In many cultures, FGC serves as an initiation rite, and any efforts to eradicate it must take this into consideration. Some of the most successful eradication efforts have taken place in areas where FGC was replaced with “initiation without cutting” programs whereas a girl still goes through some initiation rites but this time, without any blood.

On the United States level, there are many efforts that are being made in order to abolish the practice locally and internationally. The National Organization of Circumcision Information Resource Centers (NOCIRC), a networking organization have brought together social scientists and medical practitioners from all over the world who are fighting FGC as well as male circumcision. NOCIRC has also founded the FGC Awareness and Education Project in August 1996. One of the goals of the project is to create an FGC Module which will provide information and training material to health care professionals. NOCIRC has also organized the International Symposium on Sexual Mutilations.

The Research, Actiona & Information Network for Bodily Integrity of Women (RAINBO) has been conducting research and grass-roots programs internationally as well as in the United States on women’s reproductive sexual health as well as on female genital mutilation.
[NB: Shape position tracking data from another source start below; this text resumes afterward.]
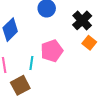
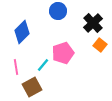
cyan line: (31, 63) -> (43, 65), turned 32

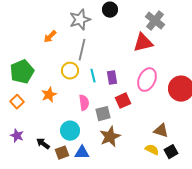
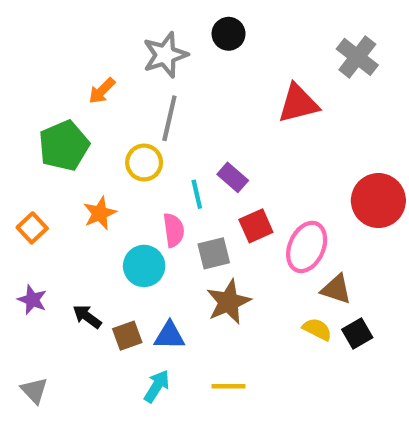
gray cross: (155, 21) -> (357, 57), moved
green pentagon: (22, 72) -> (64, 146), moved
cyan line: (93, 76) -> (197, 194), moved
purple rectangle: (112, 78) -> (233, 177), turned -40
pink ellipse: (147, 80) -> (307, 247), moved
cyan circle: (70, 131) -> (144, 266), moved

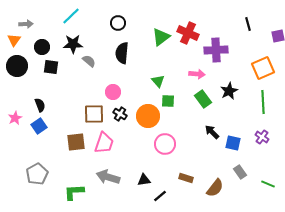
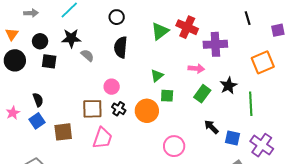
gray arrow: (26, 24) -> (31, 13), moved
green triangle: (158, 81) -> (157, 76), turned 32
green rectangle: (203, 99) -> (202, 94), turned 72
green line: (263, 102) -> (251, 104), moved
purple cross: (262, 137) -> (262, 145), moved, size x1.6
brown square: (76, 142) -> (63, 132), moved
pink circle: (165, 144) -> (174, 146), moved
On the National Level, Congresswoman Patricia Shroeder introduced H.R. 3247, a bill to outlaw FGC in the United States in the fall of 1994. The bill was then combined with The Minority Health Initiatives Act, H.R.3864. This bill was then combined with H.R. 941 on February 14, 1995 which was to be cited as the “Federal Prohibition of Female Genital Mutilation of 1995.”

The bill was passed in September 1996. Some overdue effort is being made to abolish FGC, but there is still much work to be done. Educating ourselves, as well as others is a way that we can begin acting upon the convictions that human rights should not violated, and that violence against women is intolerable. Many people are still unaware that practices such as FGC are still widely practiced, and only an awareness can bring this inhumane practice to a halt.